EXERCISE DETAILS →
Please give again every entry exactly as it appears, setting aside the pictures.

GIVEN RECORDS →
⁂
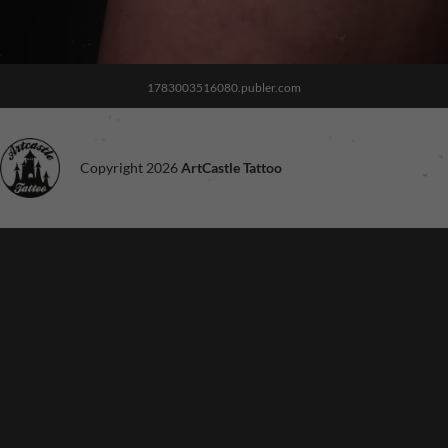
1783003516080.publer.com
Copyright 2026
ArtCastle Tattoo
Noodzakelijk
Deze cookies
zijn niet
optioneel. Ze
zijn nodig voor
de site om te
functioneren.
Ervaring
Om onze site
zo goed
mogelijk te
laten
functioneren
tijdens je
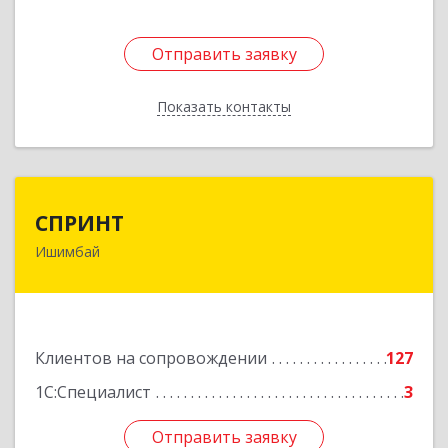
Отправить заявку
Отправить заявку
Показать контакты
Назад
СПРИНТ
СПРИНТ
Ишимбай
453201, Башкортостан Респ, Ишимбайский р-н,
Ишимбай г, Якупа Кулмыя ул, дом № 25
Подробнее
Клиентов на сопровождении
127
1С:Специалист
3
Отправить заявку
Отправить заявку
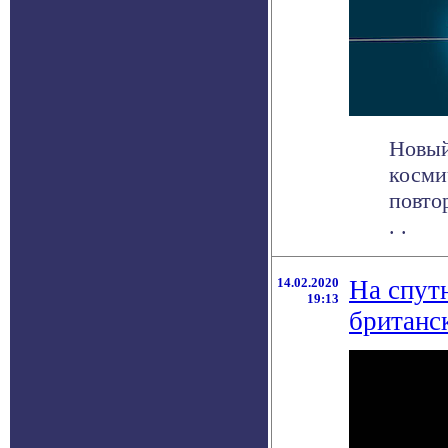
Новый
косми
повто
. .
14.02.2020
На спут
19:13
британс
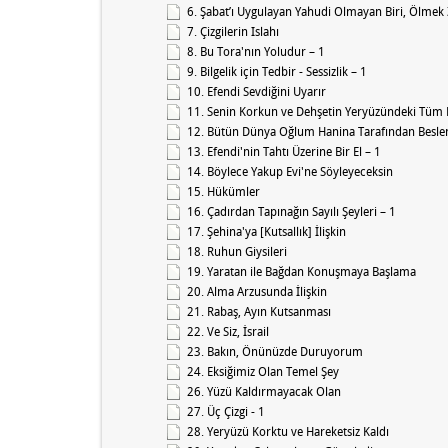
6. Şabat’ı Uygulayan Yahudi Olmayan Biri, Ölmek
7. Çizgilerin Islahı
8. Bu Tora'nın Yoludur – 1
9. Bilgelik için Tedbir - Sessizlik – 1
10. Efendi Sevdiğini Uyarır
11. Senin Korkun ve Dehşetin Yeryüzündeki Tüm 
12. Bütün Dünya Oğlum Hanina Tarafından Beslen
13. Efendi'nin Tahtı Üzerine Bir El – 1
14. Böylece Yakup Evi'ne Söyleyeceksin
15. Hükümler
16. Çadırdan Tapınağın Sayılı Şeyleri – 1
17. Şehina'ya [Kutsallık] İlişkin
18. Ruhun Giysileri
19. Yaratan ile Bağdan Konuşmaya Başlama
20. Alma Arzusunda İlişkin
21. Rabaş, Ayın Kutsanması
22. Ve Siz, İsrail
23. Bakın, Önünüzde Duruyorum
24. Eksiğimiz Olan Temel Şey
26. Yüzü Kaldırmayacak Olan
27. Üç Çizgi - 1
28. Yeryüzü Korktu ve Hareketsiz Kaldı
⁂
SOLUTION →
1783003516080.publer.com
Copyright 2026
ArtCastle Tattoo
Noodzakelijk
Deze cookies
zijn niet
optioneel. Ze
zijn nodig voor
de site om te
functioneren.
Ervaring
Om onze site
zo goed
mogelijk te
laten
functioneren
tijdens je
Отправить заявку
Отправить заявку
Показать контакты
Назад
СПРИНТ
СПРИНТ
Ишимбай
453201, Башкортостан Респ, Ишимбайский р-н,
Ишимбай г, Якупа Кулмыя ул, дом № 25
Подробнее
Клиентов на сопровождении
127
1С:Специалист
3
Отправить заявку
Отправить заявку
Новый
косми
повто
. .
14.02.2020
На спут
19:13
британс
6. Şabat’ı Uygulayan Yahudi Olmayan Biri, Ölmek
7. Çizgilerin Islahı
8. Bu Tora'nın Yoludur – 1
9. Bilgelik için Tedbir - Sessizlik – 1
10. Efendi Sevdiğini Uyarır
11. Senin Korkun ve Dehşetin Yeryüzündeki Tüm 
12. Bütün Dünya Oğlum Hanina Tarafından Beslen
13. Efendi'nin Tahtı Üzerine Bir El – 1
14. Böylece Yakup Evi'ne Söyleyeceksin
15. Hükümler
16. Çadırdan Tapınağın Sayılı Şeyleri – 1
17. Şehina'ya [Kutsallık] İlişkin
18. Ruhun Giysileri
19. Yaratan ile Bağdan Konuşmaya Başlama
20. Alma Arzusunda İlişkin
21. Rabaş, Ayın Kutsanması
22. Ve Siz, İsrail
23. Bakın, Önünüzde Duruyorum
24. Eksiğimiz Olan Temel Şey
26. Yüzü Kaldırmayacak Olan
27. Üç Çizgi - 1
28. Yeryüzü Korktu ve Hareketsiz Kaldı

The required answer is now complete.